Task statement:
The expected result is the full set of records, copied precisely, with images dropped.

Saved entries:
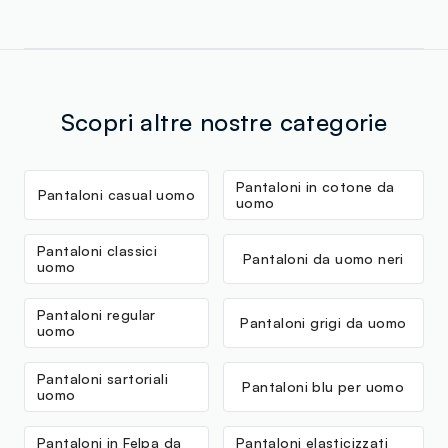
Scopri altre nostre categorie
Pantaloni in cotone da
Pantaloni casual uomo
uomo
Pantaloni classici
Pantaloni da uomo neri
uomo
Pantaloni regular
Pantaloni grigi da uomo
uomo
Pantaloni sartoriali
Pantaloni blu per uomo
uomo
Pantaloni in Felpa da
Pantaloni elasticizzati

Response for this exercise:
Scopri altre nostre categorie
Pantaloni in cotone da
Pantaloni casual uomo
uomo
Pantaloni classici
Pantaloni da uomo neri
uomo
Pantaloni regular
Pantaloni grigi da uomo
uomo
Pantaloni sartoriali
Pantaloni blu per uomo
uomo
Pantaloni in Felpa da
Pantaloni elasticizzati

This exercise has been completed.